I went on feeling sorry for myself for the entire first year. I was miserable, angry, and bitter. Then, in July of 2004, I attended the YOPN 2nd Annual Conference in Minnesota and my attitude improved drastically before I left. I developed a strong urge to get involved in the Parkinson Community, so I joined the Parkinson’s Action Network, where I am now a Congressional Coordinator. I attended my first PAN Forum in Washington D.C. last month and finally discovered the answer to my question, "God, why me, why Parkinson’s?". As I looked around at my fellow advocates, many of which were in wheelchairs and in the later stages of this disease, the "REASON" had become apparent: I had been given Parkinson’s disease because I was needed in the war to finally defeat Parkinson’s once and for all. I began to realize that I was a natural advocate, as I was very comfortable and confident in my meetings on Capitol Hill. Millie, Michael, and Ali had done their part and had laid a solid foundation for our group. Now, it is up to us to push for funding and legislature to help find a cure. Heck, I would be satisfied if they could just find a prevention by discovering what causes our dopamine cells to deteriorate. I would count it as a victory if we could just prevent another person from ever having to hear that dreaded diagnosis, even if it didn’t cure me.
Thank you Greg and AJ for letting me know that although I wasn’t able to complete law school, that I could still be an advocate for something far more important. Since our brief conversation in Minnesota, I have stopped taking depression medication and I am now motivated and want to help other Parkinson’s patients. That is why I have five trips planned this year just to attend Parkinson’s events around the country. That is why I have taken such an interest in the patients that are suffering from the GDNF trials abandoned by Amgen. That is why I got involved with PAN and why I am helping to start a fund to provide financial assistance to patients and their care-givers, to make it possible for them to attend some of the national events, like the two that have changed my life. For more information on the Parkinson’s Patient Assistance Program(PPAP), send an email to parkinsonspatientsassistance@yahoo.com.
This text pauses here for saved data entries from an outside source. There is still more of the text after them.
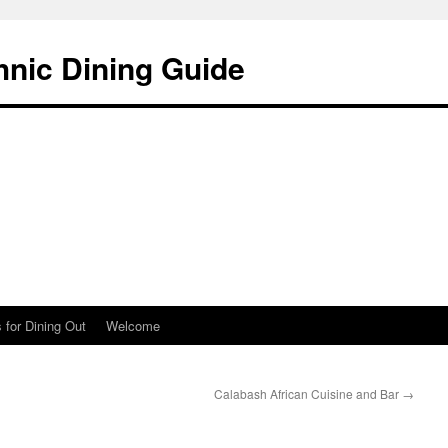
hnic Dining Guide
 for Dining Out
Welcome
Calabash African Cuisine and Bar
→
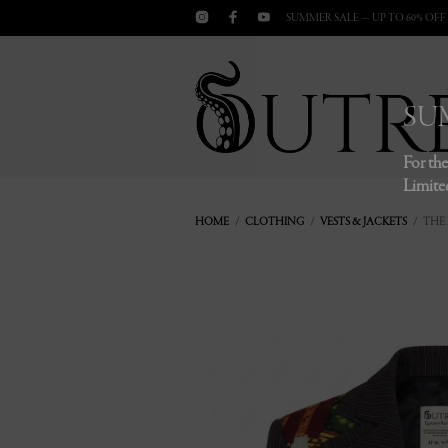
SUMMER SALE — UP TO 60% OFF
SU
For the
Limited
HOME
/
CLOTHING
/
VESTS & JACKETS
/ THE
As for Heather and I, she is still standing by me faithfully. I am not sure what I ever did to deserve a love like that. No, there are no children on the way, but we haven’t ruled that completely out yet. I started Sinemet last week, which makes me very concerned about my long-term prognosis, but it makes my symptoms disappear and I feel better than I have in two years. I just got a promotion at work and plan to stay with CSX as long as I can remain productive for them.
I am a different person than I was two years ago and I don’t think I will ever be the same again. AND NEITHER WILL PARKINSON’S DISEASE! IT IS TIME TO SHAKE THINGS UP!!!!!